Good job on the voices! 

I like the lowered pitch versions better, especially if you also will be using your sorceress voice; it will help differentiate the characters more. (People have an uncanny ability to subliminally recognize when two voices are coming from the same actor, and it intrudes on the experience.)

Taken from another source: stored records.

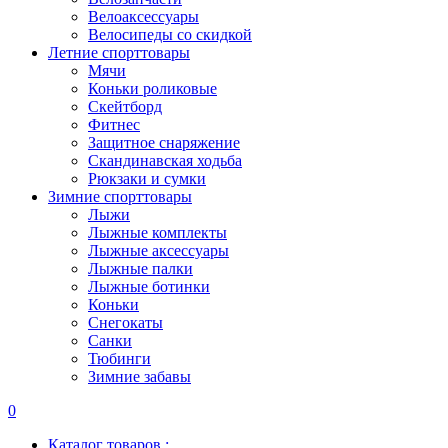
Велоаксессуары
Велосипеды со скидкой
Летние спорттовары
Мячи
Коньки роликовые
Скейтборд
Фитнес
Защитное снаряжение
Скандинавская ходьба
Рюкзаки и сумки
Зимние спорттовары
Лыжи
Лыжные комплекты
Лыжные аксессуары
Лыжные палки
Лыжные ботинки
Коньки
Снегокаты
Санки
Тюбинги
Зимние забавы
0
Каталог товаров :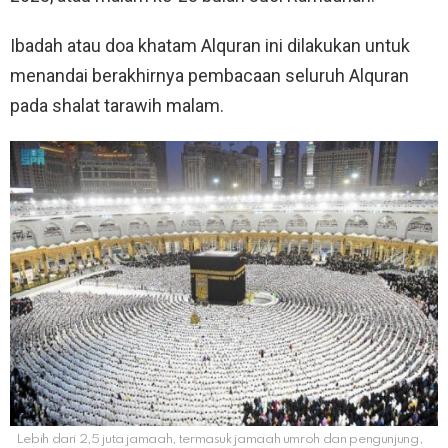
Ibadah atau doa khatam Alquran ini dilakukan untuk
menandai berakhirnya pembacaan seluruh Alquran
pada shalat tarawih malam.
Lebih dari 2,5 juta jamaah, termasuk jamaah umroh dan pengunjung,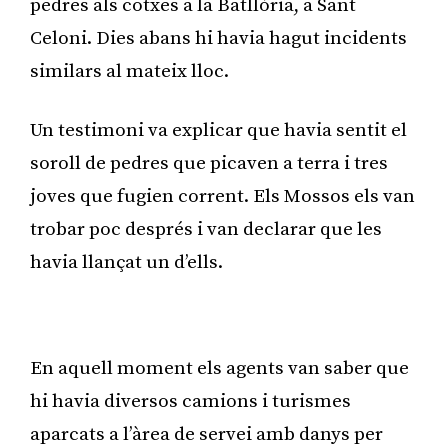
pedres als cotxes a la Batllòria, a Sant
Celoni. Dies abans hi havia hagut incidents
similars al mateix lloc.
Un testimoni va explicar que havia sentit el
soroll de pedres que picaven a terra i tres
joves que fugien corrent. Els Mossos els van
trobar poc després i van declarar que les
havia llançat un d’ells.
Publicitat
En aquell moment els agents van saber que
hi havia diversos camions i turismes
aparcats a l’àrea de servei amb danys per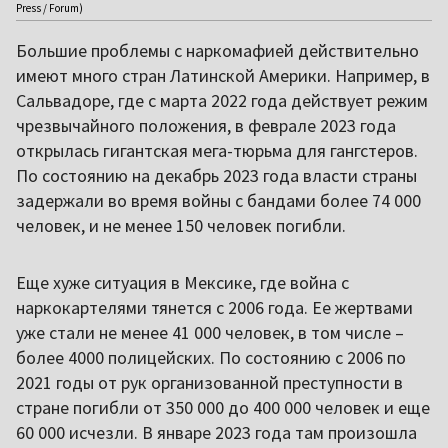
Press / Forum)
Большие проблемы с наркомафией действительно
имеют много стран Латинской Америки. Например, в
Сальвадоре, где с марта 2022 года действует режим
чрезвычайного положения, в феврале 2023 года
открылась гигантская мега-тюрьма для гангстеров.
По состоянию на декабрь 2023 года власти страны
задержали во время войны с бандами более 74 000
человек, и не менее 150 человек погибли.
Еще хуже ситуация в Мексике, где война с
наркокартелями тянется с 2006 года. Ее жертвами
уже стали не менее 41 000 человек, в том числе –
более 4000 полицейских. По состоянию с 2006 по
2021 годы от рук организованной преступности в
стране погибли от 350 000 до 400 000 человек и еще
60 000 исчезли. В январе 2023 года там произошла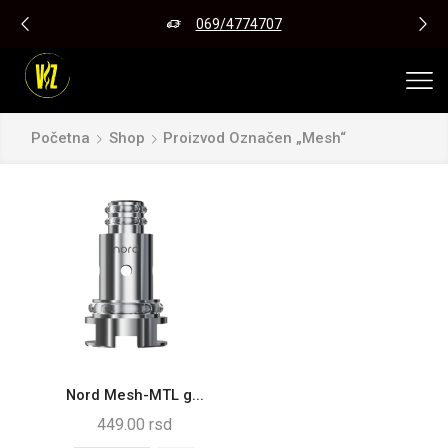
069/4774707
Početna
Shop
Proizvod Označen „mesh“
Nord Mesh-MTL g...
449.00
rsd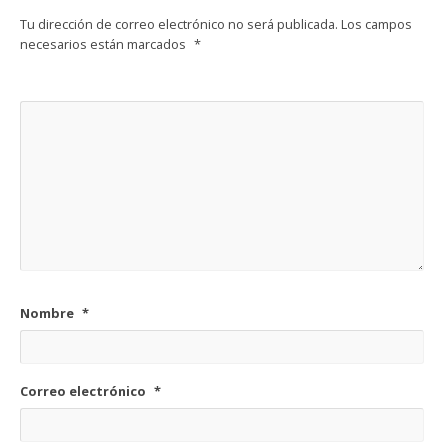
Tu dirección de correo electrónico no será publicada.
Los campos
necesarios están marcados
*
Nombre
*
Correo electrónico
*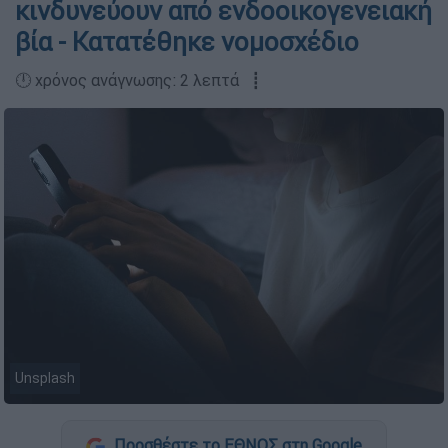
κινδυνεύουν από ενδοοικογενειακή
βία - Κατατέθηκε νομοσχέδιο
🕛 χρόνος ανάγνωσης: 2 λεπτά ┋
Unsplash
Προσθέστε το ΕΘΝΟΣ στη Google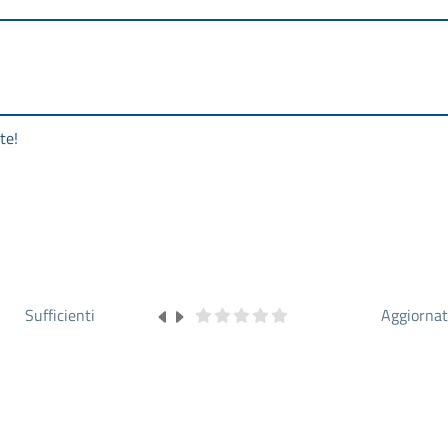
te!
Sufficienti
Aggiorna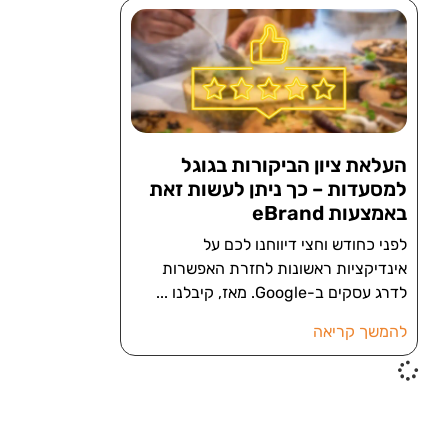
העלאת ציון הביקורות בגוגל
למסעדות – כך ניתן לעשות זאת
באמצעות eBrand
לפני כחודש וחצי דיווחנו לכם על
אינדיקציות ראשונות לחזרת האפשרות
לדרג עסקים ב-Google. מאז, קיבלנו
להמשך קריאה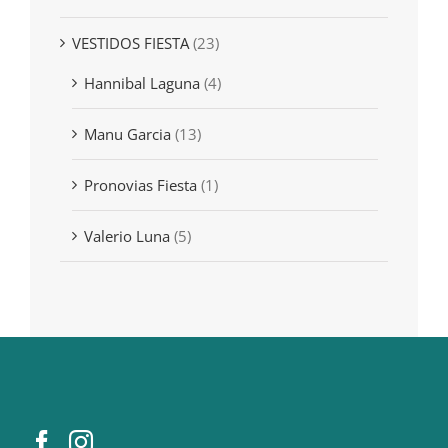
VESTIDOS FIESTA
(23)
Hannibal Laguna
(4)
Manu Garcia
(13)
Pronovias Fiesta
(1)
Valerio Luna
(5)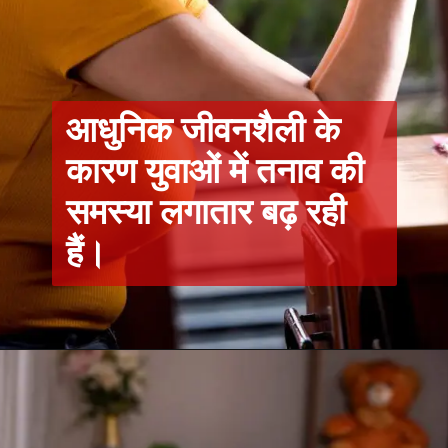
आधुनिक जीवनशैली के
कारण युवाओं में तनाव की
समस्या लगातार बढ़ रही
हैं।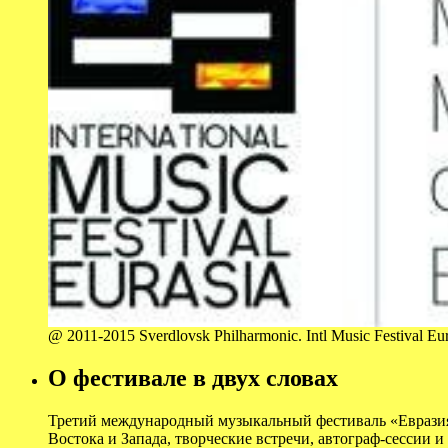
@ 2011-2015 Sverdlovsk Philharmonic. Intl Music Festival Euras
О фестивале в двух словах
Третий международный музыкальный фестиваль «Евразия»: 
Востока и Запада, творческие встречи, автограф-сессии 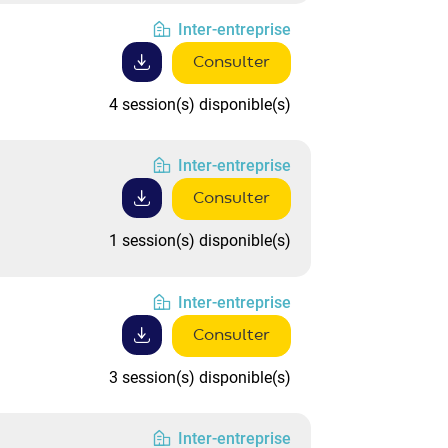
Inter-entreprise
Consulter
4 session(s) disponible(s)
Inter-entreprise
Consulter
1 session(s) disponible(s)
Inter-entreprise
Consulter
3 session(s) disponible(s)
Inter-entreprise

I like your Sorceress just fine. I think you were able to affect a feminine delivery pretty well. There are some ways where her pacing and choice of emphasis are similar to the portrait. You might take a listen and see if you can give her a distinct speaking cadence all her own. Maybe a little less exhalation on pauses? That is what most reminded me of the portrait. 

Some minor nitpicks: 
-- There is what appears to be an obvious edit between "search all you like--if you value your souls." It sounds like a jump cut. Maybe lengthen the pause between them a beat or so?
-- Your accent slipped just a little bit on the word "mystery" It sticks out as a little bit American compared to the rest of the speech. I would suggest making the word very distinctly into either two syllables ("mys-try") or three ("mys-te-ry") Right now it's sort of two-and-a-half syllables, with the "er" being swallowed.


----------



## Fiyero (Oct 25, 2005)

Oh yes, that was a jump cut. Not intentional but it happened. I did not know I was using a accent. With the voice of the Sorceress, it sounds strange when I say the word spirits..it sounds almost happy, and I dislike how it sounds, I tried redoing it but I also have writers block on what to say.


----------



## Johnny Thunder (Oct 7, 2004)

Those are really cool - good job!


----------



## Dusza Beben (Sep 27, 2006)

Nice work F.! 
My only suggestions have already been covered. 
Ditto on the M. Leota, it rocks!

DB


----------